Exercise aim. All that is needed is an exact copy of the lines from the beginning of the data below through the line containing "stößt Mutter und Schwester, die sich an ihn", minus the pictures.

Entries shown.
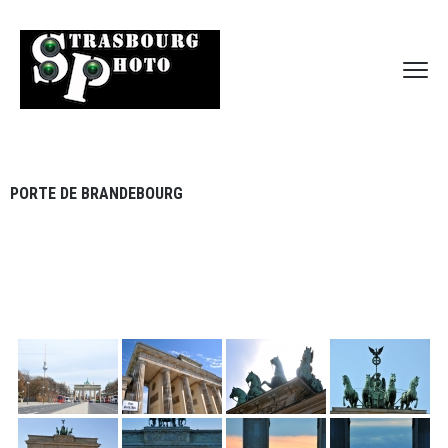
PORTE DE BRANDEBOURG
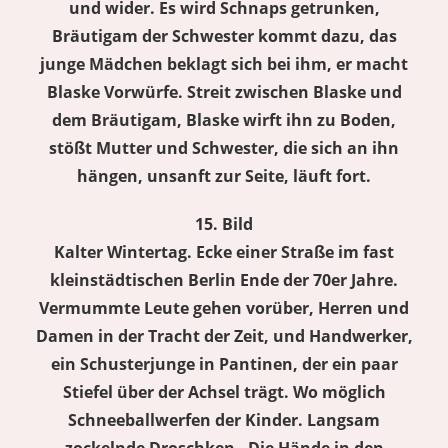
und wider. Es wird Schnaps getrunken,
Bräutigam der Schwester kommt dazu, das
junge Mädchen beklagt sich bei ihm, er macht
Blaske Vorwürfe. Streit zwischen Blaske und
dem Bräutigam, Blaske wirft ihn zu Boden,
stößt Mutter und Schwester, die sich an ihn
hängen, unsanft zur Seite, läuft fort.
15. Bild
Kalter Wintertag. Ecke einer Straße im fast
kleinstädtischen Berlin Ende der 70er Jahre.
Vermummte Leute gehen vorüber, Herren und
Damen in der Tracht der Zeit, und Handwerker,
ein Schusterjunge in Pantinen, der ein paar
Stiefel über der Achsel trägt. Wo möglich
Schneeballwerfen der Kinder. Langsam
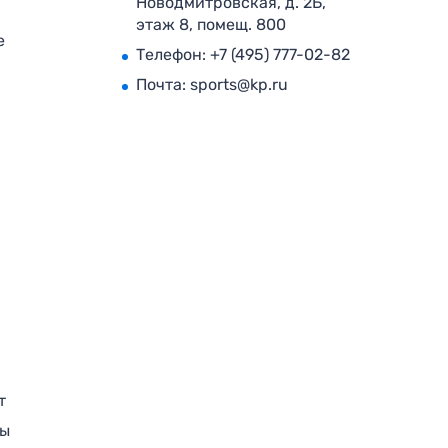
Новодмитровская, д. 2Б,
этаж 8, помещ. 800
е
Телефон:
+7 (495) 777-02-82
Почта:
sports@kp.ru
т
ры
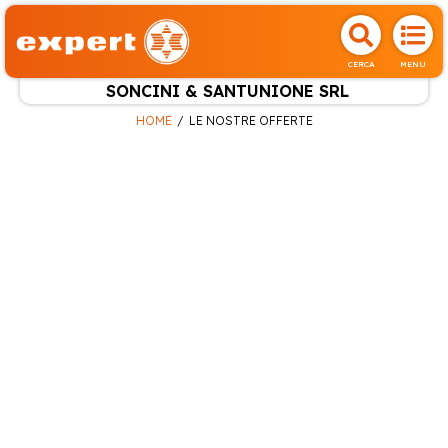
CERCA
MENU
SONCINI & SANTUNIONE SRL
HOME
LE NOSTRE OFFERTE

Answer section.
PORTE DE BRANDEBOURG
und wider. Es wird Schnaps getrunken,
Bräutigam der Schwester kommt dazu, das
junge Mädchen beklagt sich bei ihm, er macht
Blaske Vorwürfe. Streit zwischen Blaske und
dem Bräutigam, Blaske wirft ihn zu Boden,
stößt Mutter und Schwester, die sich an ihn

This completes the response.